Collection entries:
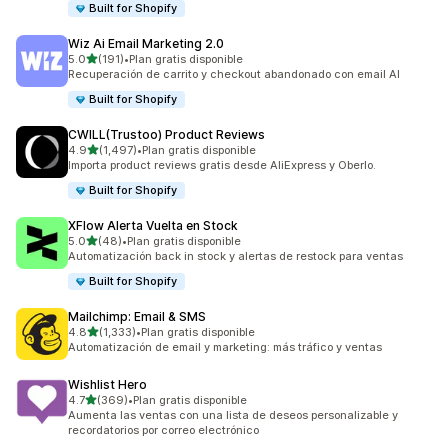
Built for Shopify
Wiz Ai Email Marketing 2.0
de 5 estrellas
5.0
(191)
•
Plan gratis disponible
191 reseñas en total
Recuperación de carrito y checkout abandonado con email AI
Built for Shopify
CWILL(Trustoo) Product Reviews
de 5 estrellas
4.9
(1,497)
•
Plan gratis disponible
1497 reseñas en total
Importa product reviews gratis desde AliExpress y Oberlo.
Built for Shopify
XFlow Alerta Vuelta en Stock
de 5 estrellas
5.0
(48)
•
Plan gratis disponible
48 reseñas en total
Automatización back in stock y alertas de restock para ventas
Built for Shopify
Mailchimp: Email & SMS
de 5 estrellas
4.8
(1,333)
•
Plan gratis disponible
1333 reseñas en total
Automatización de email y marketing: más tráfico y ventas
Wishlist Hero
de 5 estrellas
4.7
(369)
•
Plan gratis disponible
369 reseñas en total
Aumenta las ventas con una lista de deseos personalizable y
recordatorios por correo electrónico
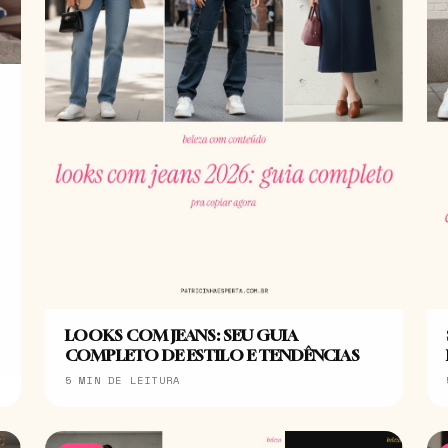
LOOKS COM JEANS: SEU GUIA
COMPLETO DE ESTILO E TENDÊNCIAS
5 MIN DE LEITURA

DESCRIPTION OF THE TASK: Give back the records above exactly. Pictures stay out.

OUTPUT FOR THIS TASK:
Built for Shopify
Wiz Ai Email Marketing 2.0
de 5 estrellas
5.0
(191)
•
Plan gratis disponible
191 reseñas en total
Recuperación de carrito y checkout abandonado con email AI
Built for Shopify
CWILL(Trustoo) Product Reviews
de 5 estrellas
4.9
(1,497)
•
Plan gratis disponible
1497 reseñas en total
Importa product reviews gratis desde AliExpress y Oberlo.
Built for Shopify
XFlow Alerta Vuelta en Stock
de 5 estrellas
5.0
(48)
•
Plan gratis disponible
48 reseñas en total
Automatización back in stock y alertas de restock para ventas
Built for Shopify
Mailchimp: Email & SMS
de 5 estrellas
4.8
(1,333)
•
Plan gratis disponible
1333 reseñas en total
Automatización de email y marketing: más tráfico y ventas
Wishlist Hero
de 5 estrellas
4.7
(369)
•
Plan gratis disponible
369 reseñas en total
Aumenta las ventas con una lista de deseos personalizable y
recordatorios por correo electrónico
LOOKS COM JEANS: SEU GUIA
COMPLETO DE ESTILO E TENDÊNCIAS
5 MIN DE LEITURA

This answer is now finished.